Hiruka Fernando

Personal information
- Full name: Wannakawatiawadune Hiruka Dilani Fernando
- Born: 30 September 1976 (age 49) Moratuwa, Sri Lanka
- Batting: Left-handed
- Bowling: Slow left-arm orthodox
- Role: Batter
- Relations: Rose Fernando (sister)

International information
- National side: Sri Lanka;
- ODI debut (cap 3): 25 November 1997 v Netherlands
- Last ODI: 12 October 2010 v Ireland
- T20I debut (cap 3): 12 June 2009 v Pakistan
- Last T20I: 6 May 2010 v Pakistan

Domestic team information
- 1998–2011: Colts Cricket Club
- 2000–2009: Slimline Sports Club

Career statistics
| Competition | WODI | WT20I | LA | T20 |
| Matches | 60 | 4 | 109 | 13 |
| Runs scored | 1,015 | 12 | 2,005 | 206 |
| Batting average | 21.14 | 3.00 | 22.78 | 22.88 |
| 100s/50s | 0/3 | 0/0 | 2/6 | 0/2 |
| Top score | 78* | 6 | 101 | 68* |
| Balls bowled | 444 | – | 1,199 | 84 |
| Wickets | 12 | – | 44 | 7 |
| Bowling average | 22.75 | – | 13.65 | 6.71 |
| 5 wickets in innings | 0 | – | 0 | 0 |
| 10 wickets in match | 0 | – | 0 | 0 |
| Best bowling | 3/14 | – | 4/11 | 4/3 |
| Catches/stumpings | 9/– | 0/– | 17/– | 3/– |
- Source: Cricinfo, 14 May 2020

= Hiruka Fernando =

Sri Lankan cricketer (born 1976)

Hiruka Fernando (born 30 September 1976) is a former Sri Lankan cricketer.
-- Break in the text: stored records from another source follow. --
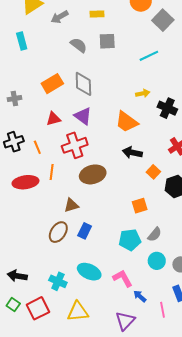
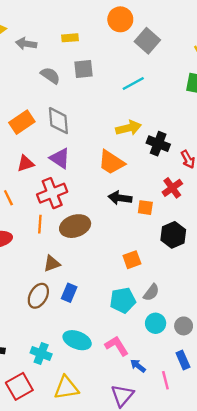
gray arrow: (60, 17) -> (26, 44), turned 42
yellow arrow: (143, 93) -> (129, 128), size x1.5
orange line: (52, 172) -> (40, 224), moved
orange square: (153, 172) -> (145, 208), moved, turned -32

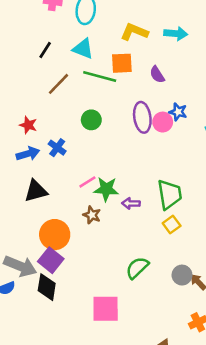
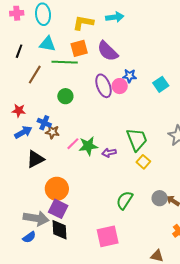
purple semicircle: (157, 75) -> (108, 51), size x1.6
brown star: (92, 215) -> (52, 132), moved

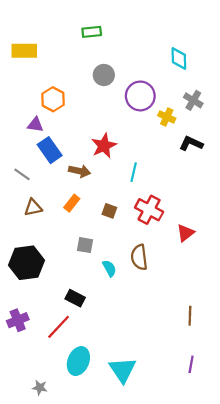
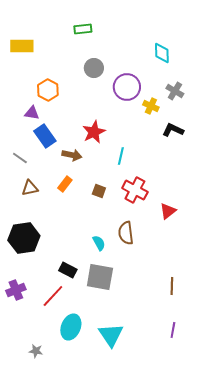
gray square: (85, 245) -> (100, 277), moved, size x1.8

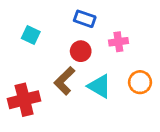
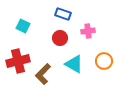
brown L-shape: (64, 81) -> (43, 74), moved
red cross: (24, 100) -> (18, 61), moved

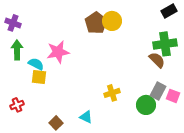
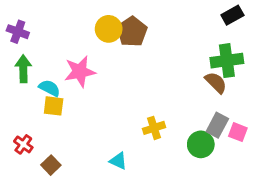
yellow circle: (112, 21) -> (109, 29), moved
red cross: (17, 105) -> (23, 144), turned -32
brown square: (56, 123) -> (51, 165), moved

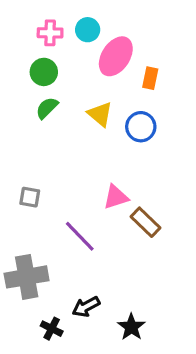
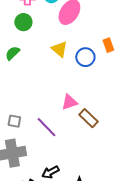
orange rectangle: (150, 78) -> (108, 45), moved, turned -32
green semicircle: (47, 108) -> (12, 53), moved
gray square: (30, 197) -> (14, 121), moved

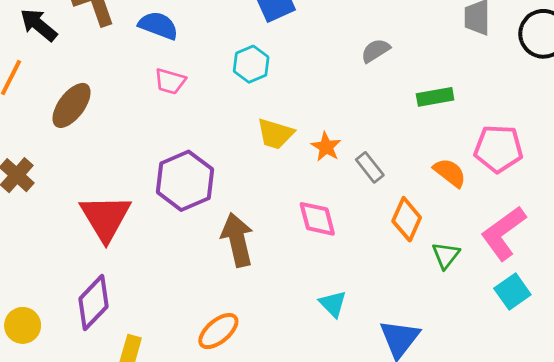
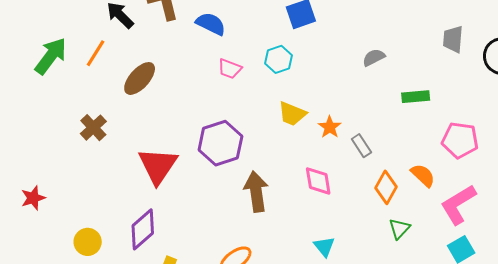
pink trapezoid: (170, 81) -> (230, 69), moved
orange semicircle: (450, 173) -> (423, 175), moved
green triangle: (446, 255) -> (399, 229), moved

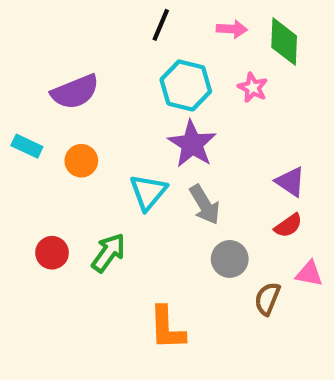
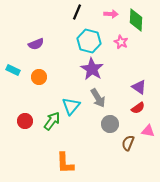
purple semicircle: (75, 92) -> (36, 44), size x0.7
cyan triangle: (148, 192) -> (71, 106), moved
orange L-shape: (167, 328) -> (65, 163), moved

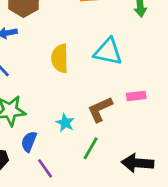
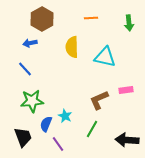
yellow semicircle: (60, 58) -> (72, 47), moved
cyan star: (65, 123) -> (65, 116), moved

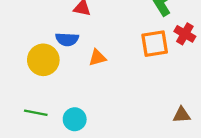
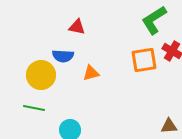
green line: (36, 113) -> (34, 108), moved

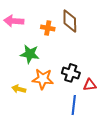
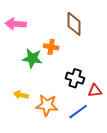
orange cross: (48, 28) -> (51, 47), moved
orange star: (43, 79) -> (47, 105), moved
blue line: (74, 105) -> (78, 112), turned 48

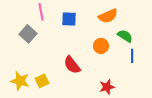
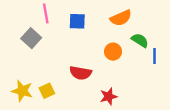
blue line: (132, 56) -> (155, 56), moved
red semicircle: (72, 65) -> (81, 73), turned -42
red star: (107, 87) -> (109, 96), moved

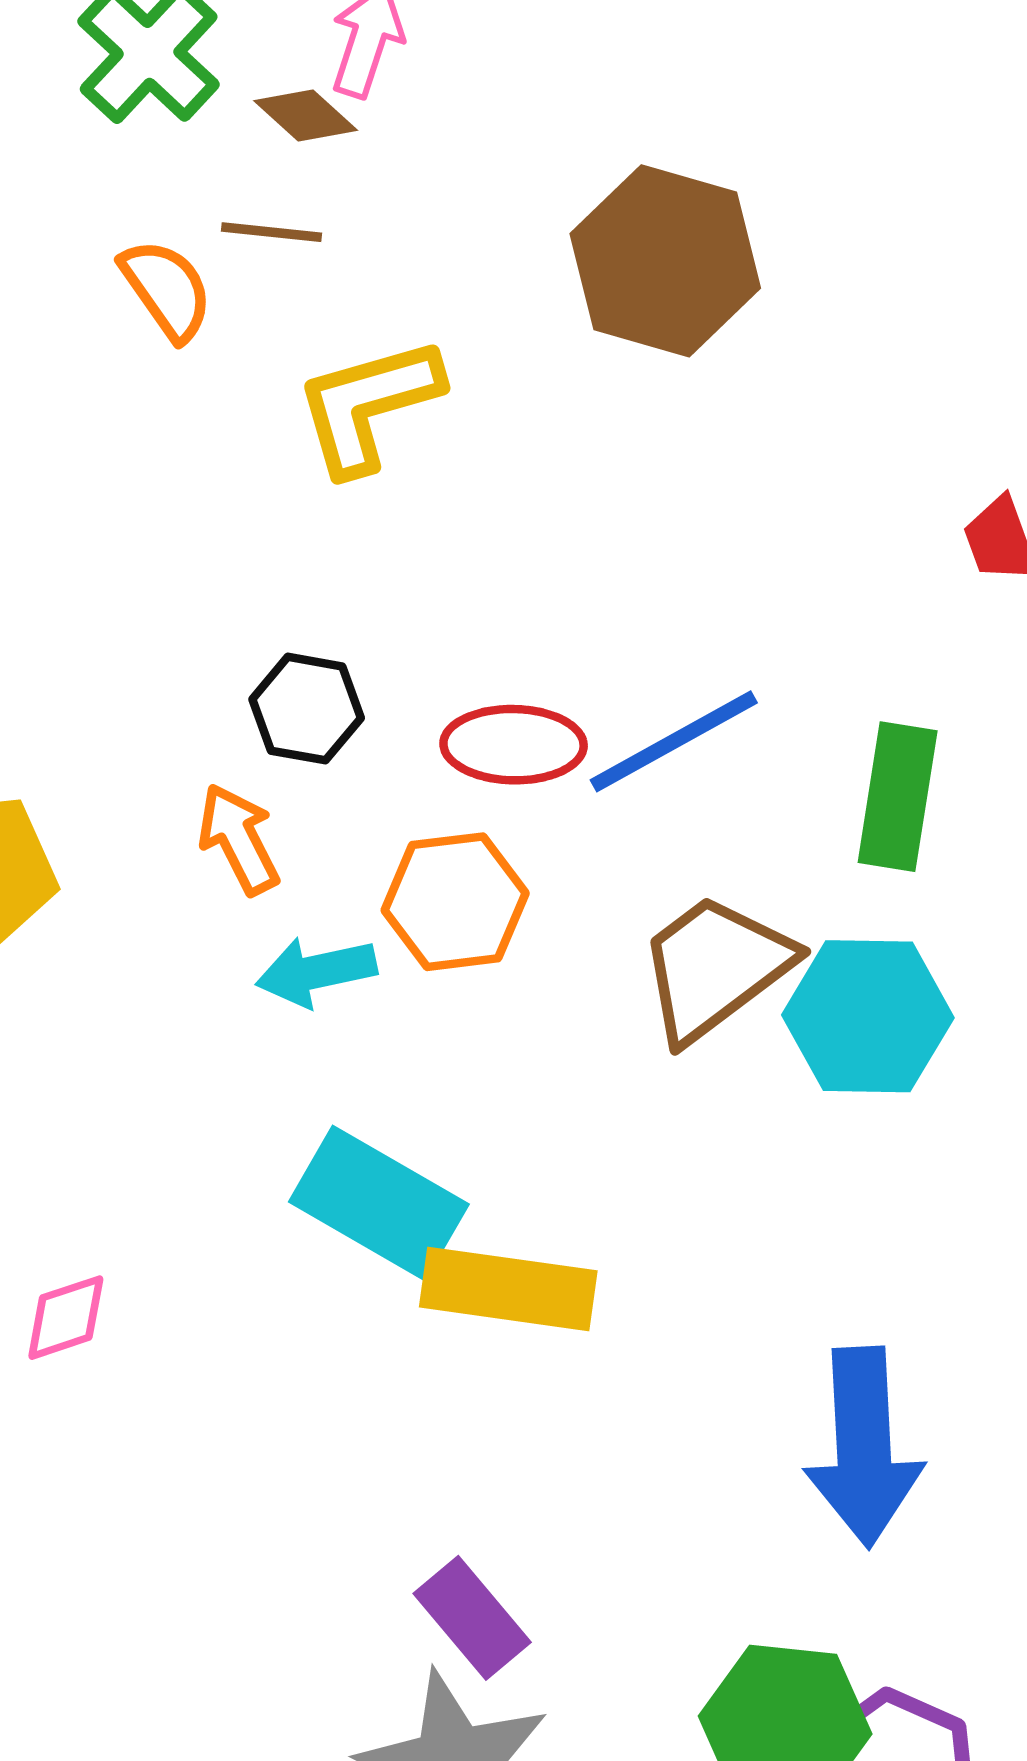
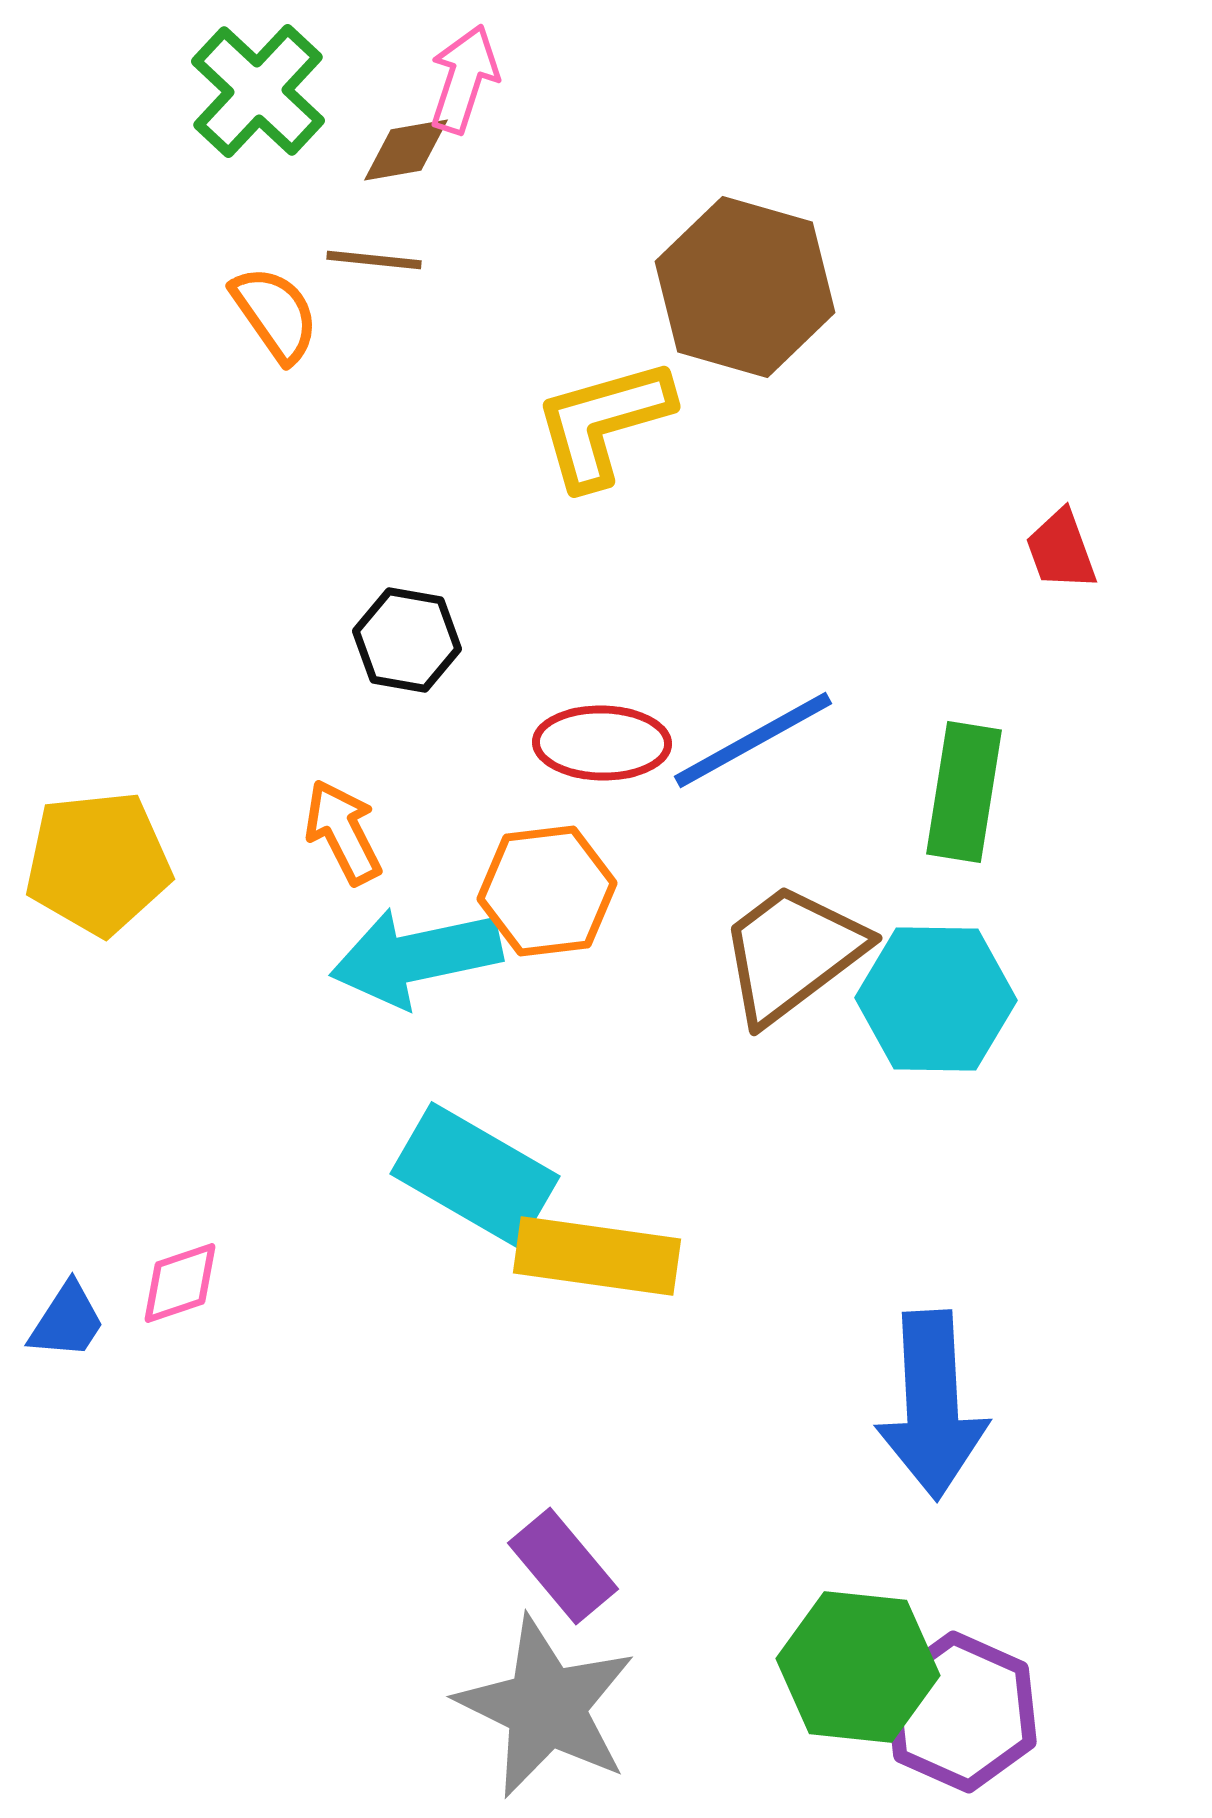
brown diamond: (306, 115) -> (406, 150), turned -52
yellow L-shape: (368, 405) -> (603, 423), moved
black hexagon: (307, 709) -> (407, 640), moved
cyan arrow: (316, 972) -> (416, 957), size x1.5

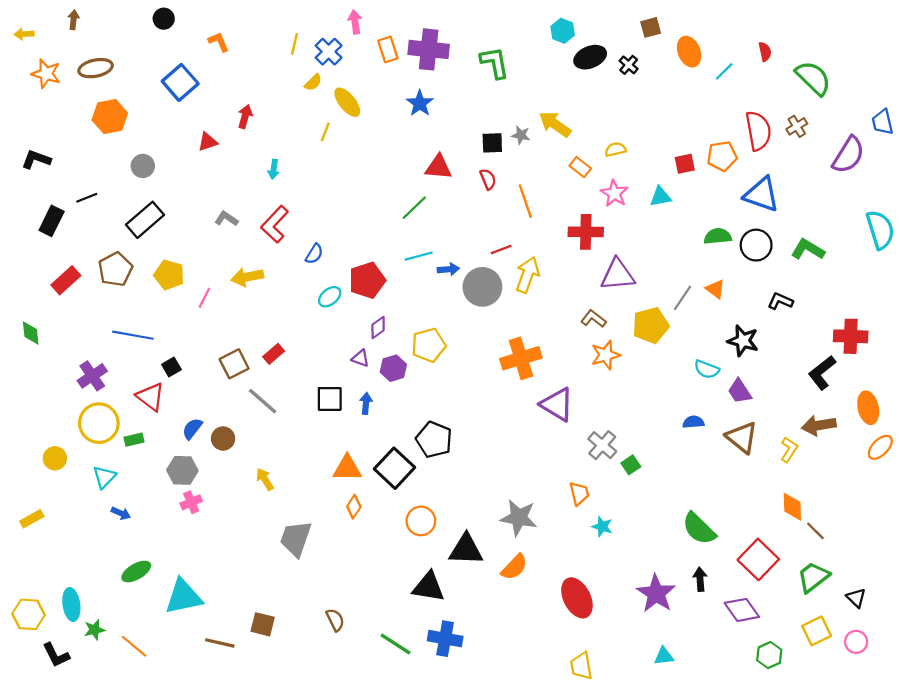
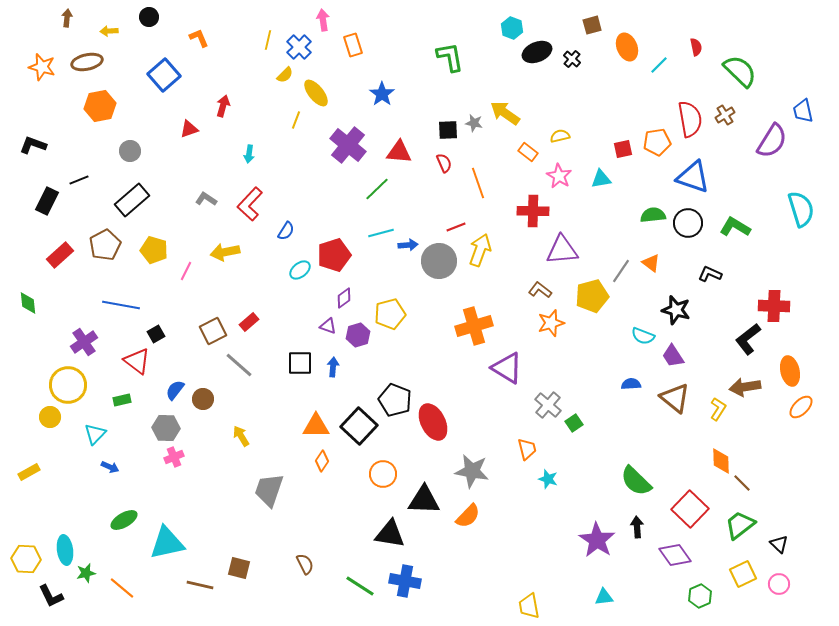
yellow arrow: (24, 34) -> (109, 31), moved
purple cross: (429, 49) -> (348, 145), moved, turned 33
yellow circle: (99, 423) -> (68, 385), moved
red ellipse: (577, 598) -> (433, 422), moved

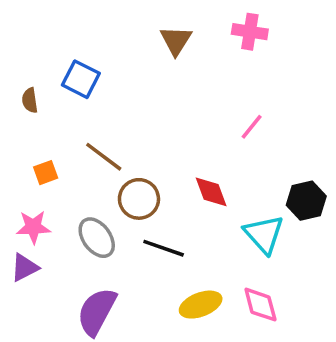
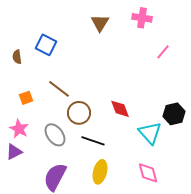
pink line: (252, 127) -> (163, 52), moved
pink star: (33, 227) -> (19, 129), turned 30
yellow ellipse: (201, 305) -> (100, 172), moved, turned -55

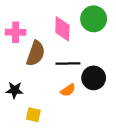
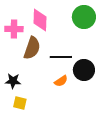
pink diamond: (62, 29) -> (40, 20), moved
yellow square: (33, 115) -> (20, 103), moved

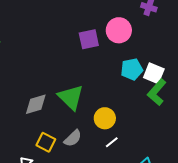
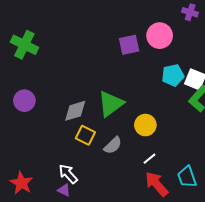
green triangle: (71, 97) -> (111, 104), turned 40
yellow square: (46, 142) -> (85, 135), moved
white line: (112, 142) -> (149, 159), moved

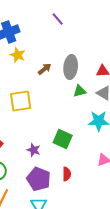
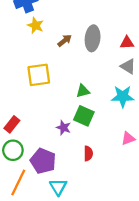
green triangle: (80, 91) -> (83, 91), moved
purple star: (34, 150) -> (63, 128), moved
purple pentagon: (39, 179) -> (43, 161), moved

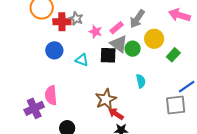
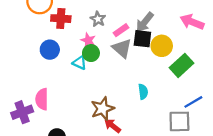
gray star: (76, 19) -> (98, 19), moved
pink star: (95, 32) -> (88, 40), moved
green circle: (133, 49) -> (91, 53), moved
black square: (108, 55) -> (142, 39), moved
green rectangle: (173, 55) -> (182, 65), size x1.5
She played in 60 Women's One Day International (WODIS) and 4 Women's Twenty20 International (WT20Is) for Sri Lanka. She was the first woman to score 1,000 runs in ODIs for Sri Lanka. Her sister Rose also played cricket for Sri Lanka.

She played domestic cricket for Colts Cricket Club. In October 2008, the Fernando sister called up for the West Indies series. In October 2010, she retired from International cricket.